What are the long-term effects of Androgen Deprivation Therapy (ADT) when administered for six months versus one year?

From the Guidelines

Androgen deprivation therapy (ADT) for six months is generally recommended for intermediate-risk prostate cancer patients, while high-risk patients may require a longer course of ADT, typically 18 to 24 months, to minimize the risk of progression and death. The decision to extend ADT duration should be based on individual patient risk factors, including Grade Group 4 to 5 cancer, positive surgical margins, and higher PSA at the time of radiation therapy 1.

Key Considerations

• The longer duration of ADT is associated with more pronounced side effects, including bone density loss, metabolic changes, and cardiovascular effects 1.
• High-risk patients with adverse factors, such as Gleason score 8 to 10, may benefit from longer-term ADT, typically 2 to 3 years, in conjunction with aggressive local radiation 1.
• The recovery from ADT effects generally begins within 3-6 months after stopping treatment, with testosterone levels typically returning to baseline within 6-12 months 1.

Clinical Implications

• For patients with high-risk features, clinicians may extend ADT to 18 to 24 months, while for intermediate-risk patients, six months of ADT may provide adequate cancer control while minimizing side effects 1.
• The choice of ADT duration should be individualized based on patient risk factors, treatment goals, and potential side effects 1.
• The most recent evidence suggests that longer-term ADT is associated with improved disease-specific and overall survival in high-risk patients, supporting the use of extended ADT in this population 1.

From the Research

Long-term Effects of Androgen Deprivation Therapy (ADT)

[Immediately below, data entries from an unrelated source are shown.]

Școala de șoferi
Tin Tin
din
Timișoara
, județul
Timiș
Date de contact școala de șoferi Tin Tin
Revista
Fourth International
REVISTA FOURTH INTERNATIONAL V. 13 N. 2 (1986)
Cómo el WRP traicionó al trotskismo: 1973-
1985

The long-term effects of ADT can be significant, and it is essential to consider both the benefits and risks of this treatment [(2,3,4)].

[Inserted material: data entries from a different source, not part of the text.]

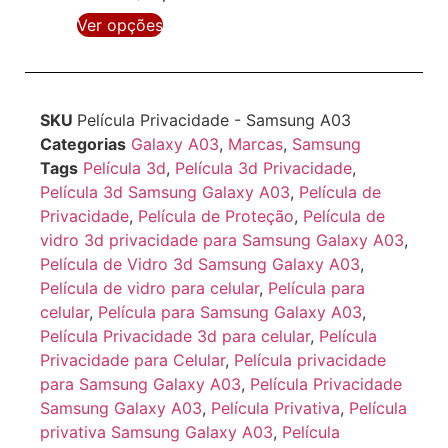
R$
29,90
ou 3x de
R$
10,57
Ver opções
SKU
Película Privacidade - Samsung A03
Categorias
Galaxy A03
,
Marcas
,
Samsung
Tags
Película 3d
,
Película 3d Privacidade
,
Película 3d Samsung Galaxy A03
,
Película de
Privacidade
,
Película de Proteção
,
Película de
vidro 3d privacidade para Samsung Galaxy A03
,
Película de Vidro 3d Samsung Galaxy A03
,
Película de vidro para celular
,
Película para
celular
,
Película para Samsung Galaxy A03
,
Película Privacidade 3d para celular
,
Película
Privacidade para Celular
,
Película privacidade
para Samsung Galaxy A03
,
Película Privacidade
Samsung Galaxy A03
,
Película Privativa
,
Película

• Side Effects: Common side effects of ADT include loss of libido, erectile dysfunction, hot flashes, gynecomastia, changes in body composition, and changes in lipids [(3,4)].
• Bone Health: ADT can lead to a loss of bone mineral density, increasing the risk of fractures [(2,4)].
• Cardiovascular Health: ADT may also increase the risk of cardiovascular morbidity and mortality 4.
• Metabolic Changes: ADT can lead to metabolic changes, including obesity, sarcopenia, lipid alterations, insulin resistance, and an increased risk of diabetes 4.

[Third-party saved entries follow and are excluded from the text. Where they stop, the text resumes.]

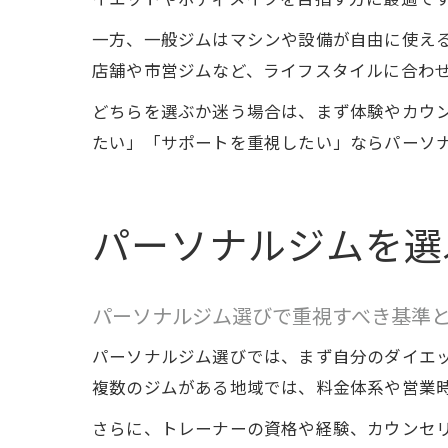
一方、一般ジムはマシンや設備が自由に使える
店舗や市営ジムなど、ライフスタイルに合わ
どちらを選ぶか迷う場合は、まず体験やカウ
たい」「サポートを重視したい」ならパーソ
パーソナルジムを選
パーソナルジム選びで重視すべき基準
パーソナルジム選びでは、まず自分のダイエ
複数のジムがある地域では、料金体系や営業
さらに、トレーナーの資格や経験、カウンセ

Duration of ADT and Side Effects

While the provided studies do not directly compare the long-term effects of ADT when administered for six months versus one year, they do suggest that even short-term use of ADT can lead to numerous side effects 4.

• Intermittent ADT: Intermittent ADT, in which patients receive cycles of ADT, may improve the tolerability of ADT and patients' quality of life, without compromising clinical outcomes [(2,5)].
• Management of Side Effects: Various strategies are available to manage the side effects of ADT, including lifestyle interventions, pharmacological interventions, and tailored treatment approaches [(2,3,5,6)].

Considerations for Clinicians

Clinicians should be aware of the potential long-term side effects of ADT and incorporate strategies for preventing and managing toxicities into routine practice [(2,3,4,5,6)].

• Patient Education: Patients should be informed about the potential side effects of ADT and the strategies available to manage them 4.
• Monitoring and Follow-up: Regular monitoring and follow-up are essential to identify and manage side effects early [(2,3,6)].